======== Records for this task

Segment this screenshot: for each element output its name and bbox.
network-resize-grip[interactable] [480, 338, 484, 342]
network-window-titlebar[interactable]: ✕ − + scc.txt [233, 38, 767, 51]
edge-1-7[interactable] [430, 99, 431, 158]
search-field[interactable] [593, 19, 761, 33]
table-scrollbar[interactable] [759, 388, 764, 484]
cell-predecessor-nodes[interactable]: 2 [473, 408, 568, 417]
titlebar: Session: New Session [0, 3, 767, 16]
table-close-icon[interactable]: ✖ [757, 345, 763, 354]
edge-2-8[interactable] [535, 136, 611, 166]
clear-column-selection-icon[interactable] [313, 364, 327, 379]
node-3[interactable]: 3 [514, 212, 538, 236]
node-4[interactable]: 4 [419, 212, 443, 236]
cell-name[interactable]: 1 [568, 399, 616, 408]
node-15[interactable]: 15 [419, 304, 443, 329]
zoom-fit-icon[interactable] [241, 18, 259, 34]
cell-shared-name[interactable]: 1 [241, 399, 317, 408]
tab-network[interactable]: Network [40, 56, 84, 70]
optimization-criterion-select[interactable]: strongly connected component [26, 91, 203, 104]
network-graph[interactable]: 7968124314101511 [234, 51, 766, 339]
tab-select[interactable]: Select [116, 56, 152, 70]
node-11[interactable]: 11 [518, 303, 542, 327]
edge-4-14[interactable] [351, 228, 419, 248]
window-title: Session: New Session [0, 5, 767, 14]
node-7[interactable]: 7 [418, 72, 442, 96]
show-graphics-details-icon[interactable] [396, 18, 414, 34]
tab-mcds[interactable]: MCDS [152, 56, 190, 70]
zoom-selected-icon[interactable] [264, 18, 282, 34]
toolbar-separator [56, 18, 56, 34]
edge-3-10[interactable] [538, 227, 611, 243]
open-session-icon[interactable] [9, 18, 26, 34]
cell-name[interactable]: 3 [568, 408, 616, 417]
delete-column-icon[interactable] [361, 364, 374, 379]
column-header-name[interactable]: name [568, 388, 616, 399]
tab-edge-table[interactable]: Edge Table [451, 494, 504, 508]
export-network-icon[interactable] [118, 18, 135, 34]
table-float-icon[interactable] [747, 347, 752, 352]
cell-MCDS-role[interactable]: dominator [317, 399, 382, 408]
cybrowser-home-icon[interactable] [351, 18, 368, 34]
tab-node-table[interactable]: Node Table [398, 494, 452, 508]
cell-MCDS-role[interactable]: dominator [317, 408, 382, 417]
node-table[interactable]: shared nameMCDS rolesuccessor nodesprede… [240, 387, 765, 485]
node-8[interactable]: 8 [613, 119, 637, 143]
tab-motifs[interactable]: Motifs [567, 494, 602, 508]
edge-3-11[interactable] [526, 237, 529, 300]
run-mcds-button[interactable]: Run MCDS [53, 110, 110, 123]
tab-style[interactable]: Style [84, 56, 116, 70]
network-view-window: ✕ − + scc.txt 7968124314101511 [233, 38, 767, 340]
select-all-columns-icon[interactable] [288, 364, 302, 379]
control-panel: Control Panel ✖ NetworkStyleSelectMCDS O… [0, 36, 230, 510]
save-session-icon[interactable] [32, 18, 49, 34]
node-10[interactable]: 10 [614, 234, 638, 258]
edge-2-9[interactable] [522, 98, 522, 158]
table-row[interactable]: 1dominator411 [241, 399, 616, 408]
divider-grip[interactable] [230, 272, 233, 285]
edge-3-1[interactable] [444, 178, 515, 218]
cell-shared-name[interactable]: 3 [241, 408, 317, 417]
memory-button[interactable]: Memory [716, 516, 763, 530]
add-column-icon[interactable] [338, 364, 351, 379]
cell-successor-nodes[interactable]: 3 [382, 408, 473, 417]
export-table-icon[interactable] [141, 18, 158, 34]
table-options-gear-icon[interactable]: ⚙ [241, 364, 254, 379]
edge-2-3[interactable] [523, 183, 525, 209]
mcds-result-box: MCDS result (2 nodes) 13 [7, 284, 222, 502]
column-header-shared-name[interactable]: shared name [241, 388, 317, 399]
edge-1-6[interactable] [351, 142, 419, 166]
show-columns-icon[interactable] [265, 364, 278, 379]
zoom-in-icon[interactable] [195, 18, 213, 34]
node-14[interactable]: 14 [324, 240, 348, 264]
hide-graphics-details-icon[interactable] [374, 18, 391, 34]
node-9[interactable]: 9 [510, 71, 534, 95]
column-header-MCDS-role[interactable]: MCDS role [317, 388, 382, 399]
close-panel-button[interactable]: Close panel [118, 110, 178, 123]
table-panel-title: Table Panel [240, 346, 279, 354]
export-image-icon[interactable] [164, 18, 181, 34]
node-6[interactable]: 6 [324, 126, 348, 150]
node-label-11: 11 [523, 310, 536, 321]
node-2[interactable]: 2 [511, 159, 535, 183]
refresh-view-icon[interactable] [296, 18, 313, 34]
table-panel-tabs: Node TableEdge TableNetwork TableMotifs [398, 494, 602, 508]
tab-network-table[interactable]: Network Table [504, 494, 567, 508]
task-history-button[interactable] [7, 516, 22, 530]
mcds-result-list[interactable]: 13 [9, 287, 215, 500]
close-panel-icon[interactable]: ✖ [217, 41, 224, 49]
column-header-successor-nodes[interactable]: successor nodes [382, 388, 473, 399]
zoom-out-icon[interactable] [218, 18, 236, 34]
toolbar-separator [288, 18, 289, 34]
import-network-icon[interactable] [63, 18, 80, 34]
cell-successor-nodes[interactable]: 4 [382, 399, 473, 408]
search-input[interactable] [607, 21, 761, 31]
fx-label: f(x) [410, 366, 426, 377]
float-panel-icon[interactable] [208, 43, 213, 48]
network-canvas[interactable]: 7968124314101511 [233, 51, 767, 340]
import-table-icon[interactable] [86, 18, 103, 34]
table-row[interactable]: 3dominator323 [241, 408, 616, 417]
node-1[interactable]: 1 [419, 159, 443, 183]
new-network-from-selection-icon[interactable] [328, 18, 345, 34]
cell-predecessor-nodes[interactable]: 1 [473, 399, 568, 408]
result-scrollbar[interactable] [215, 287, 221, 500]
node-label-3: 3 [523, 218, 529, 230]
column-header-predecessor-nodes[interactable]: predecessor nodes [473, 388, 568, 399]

================

■ Work order
Reproduce the whole listing without changing anything.

■ Written response
Segment this screenshot: for each element output its name and bbox.
network-resize-grip[interactable] [480, 338, 484, 342]
network-window-titlebar[interactable]: ✕ − + scc.txt [233, 38, 767, 51]
edge-1-7[interactable] [430, 99, 431, 158]
search-field[interactable] [593, 19, 761, 33]
table-scrollbar[interactable] [759, 388, 764, 484]
cell-predecessor-nodes[interactable]: 2 [473, 408, 568, 417]
titlebar: Session: New Session [0, 3, 767, 16]
table-close-icon[interactable]: ✖ [757, 345, 763, 354]
edge-2-8[interactable] [535, 136, 611, 166]
clear-column-selection-icon[interactable] [313, 364, 327, 379]
node-3[interactable]: 3 [514, 212, 538, 236]
node-4[interactable]: 4 [419, 212, 443, 236]
cell-name[interactable]: 1 [568, 399, 616, 408]
node-15[interactable]: 15 [419, 304, 443, 329]
zoom-fit-icon[interactable] [241, 18, 259, 34]
cell-shared-name[interactable]: 1 [241, 399, 317, 408]
tab-network[interactable]: Network [40, 56, 84, 70]
optimization-criterion-select[interactable]: strongly connected component [26, 91, 203, 104]
network-graph[interactable]: 7968124314101511 [234, 51, 766, 339]
tab-select[interactable]: Select [116, 56, 152, 70]
node-11[interactable]: 11 [518, 303, 542, 327]
edge-4-14[interactable] [351, 228, 419, 248]
window-title: Session: New Session [0, 5, 767, 14]
node-7[interactable]: 7 [418, 72, 442, 96]
show-graphics-details-icon[interactable] [396, 18, 414, 34]
tab-mcds[interactable]: MCDS [152, 56, 190, 70]
zoom-selected-icon[interactable] [264, 18, 282, 34]
toolbar-separator [56, 18, 56, 34]
edge-3-10[interactable] [538, 227, 611, 243]
open-session-icon[interactable] [9, 18, 26, 34]
cell-name[interactable]: 3 [568, 408, 616, 417]
delete-column-icon[interactable] [361, 364, 374, 379]
column-header-name[interactable]: name [568, 388, 616, 399]
tab-edge-table[interactable]: Edge Table [451, 494, 504, 508]
export-network-icon[interactable] [118, 18, 135, 34]
table-float-icon[interactable] [747, 347, 752, 352]
cell-MCDS-role[interactable]: dominator [317, 399, 382, 408]
cybrowser-home-icon[interactable] [351, 18, 368, 34]
tab-node-table[interactable]: Node Table [398, 494, 452, 508]
cell-MCDS-role[interactable]: dominator [317, 408, 382, 417]
node-table[interactable]: shared nameMCDS rolesuccessor nodesprede… [240, 387, 765, 485]
node-8[interactable]: 8 [613, 119, 637, 143]
tab-motifs[interactable]: Motifs [567, 494, 602, 508]
edge-3-11[interactable] [526, 237, 529, 300]
run-mcds-button[interactable]: Run MCDS [53, 110, 110, 123]
tab-style[interactable]: Style [84, 56, 116, 70]
network-view-window: ✕ − + scc.txt 7968124314101511 [233, 38, 767, 340]
select-all-columns-icon[interactable] [288, 364, 302, 379]
control-panel: Control Panel ✖ NetworkStyleSelectMCDS O… [0, 36, 230, 510]
save-session-icon[interactable] [32, 18, 49, 34]
node-10[interactable]: 10 [614, 234, 638, 258]
edge-2-9[interactable] [522, 98, 522, 158]
table-row[interactable]: 1dominator411 [241, 399, 616, 408]
divider-grip[interactable] [230, 272, 233, 285]
edge-3-1[interactable] [444, 178, 515, 218]
cell-shared-name[interactable]: 3 [241, 408, 317, 417]
memory-button[interactable]: Memory [716, 516, 763, 530]
add-column-icon[interactable] [338, 364, 351, 379]
cell-successor-nodes[interactable]: 3 [382, 408, 473, 417]
export-table-icon[interactable] [141, 18, 158, 34]
table-options-gear-icon[interactable]: ⚙ [241, 364, 254, 379]
edge-2-3[interactable] [523, 183, 525, 209]
mcds-result-box: MCDS result (2 nodes) 13 [7, 284, 222, 502]
column-header-shared-name[interactable]: shared name [241, 388, 317, 399]
edge-1-6[interactable] [351, 142, 419, 166]
show-columns-icon[interactable] [265, 364, 278, 379]
zoom-in-icon[interactable] [195, 18, 213, 34]
node-14[interactable]: 14 [324, 240, 348, 264]
hide-graphics-details-icon[interactable] [374, 18, 391, 34]
node-9[interactable]: 9 [510, 71, 534, 95]
column-header-MCDS-role[interactable]: MCDS role [317, 388, 382, 399]
close-panel-button[interactable]: Close panel [118, 110, 178, 123]
table-panel-title: Table Panel [240, 346, 279, 354]
export-image-icon[interactable] [164, 18, 181, 34]
node-6[interactable]: 6 [324, 126, 348, 150]
node-label-11: 11 [523, 310, 536, 321]
node-2[interactable]: 2 [511, 159, 535, 183]
refresh-view-icon[interactable] [296, 18, 313, 34]
table-panel-tabs: Node TableEdge TableNetwork TableMotifs [398, 494, 602, 508]
tab-network-table[interactable]: Network Table [504, 494, 567, 508]
task-history-button[interactable] [7, 516, 22, 530]
mcds-result-list[interactable]: 13 [9, 287, 215, 500]
close-panel-icon[interactable]: ✖ [217, 41, 224, 49]
column-header-successor-nodes[interactable]: successor nodes [382, 388, 473, 399]
zoom-out-icon[interactable] [218, 18, 236, 34]
toolbar-separator [288, 18, 289, 34]
import-network-icon[interactable] [63, 18, 80, 34]
cell-successor-nodes[interactable]: 4 [382, 399, 473, 408]
search-input[interactable] [607, 21, 761, 31]
fx-label: f(x) [410, 366, 426, 377]
float-panel-icon[interactable] [208, 43, 213, 48]
network-canvas[interactable]: 7968124314101511 [233, 51, 767, 340]
import-table-icon[interactable] [86, 18, 103, 34]
table-row[interactable]: 3dominator323 [241, 408, 616, 417]
node-1[interactable]: 1 [419, 159, 443, 183]
new-network-from-selection-icon[interactable] [328, 18, 345, 34]
cell-predecessor-nodes[interactable]: 1 [473, 399, 568, 408]
result-scrollbar[interactable] [215, 287, 221, 500]
node-label-3: 3 [523, 218, 529, 230]
column-header-predecessor-nodes[interactable]: predecessor nodes [473, 388, 568, 399]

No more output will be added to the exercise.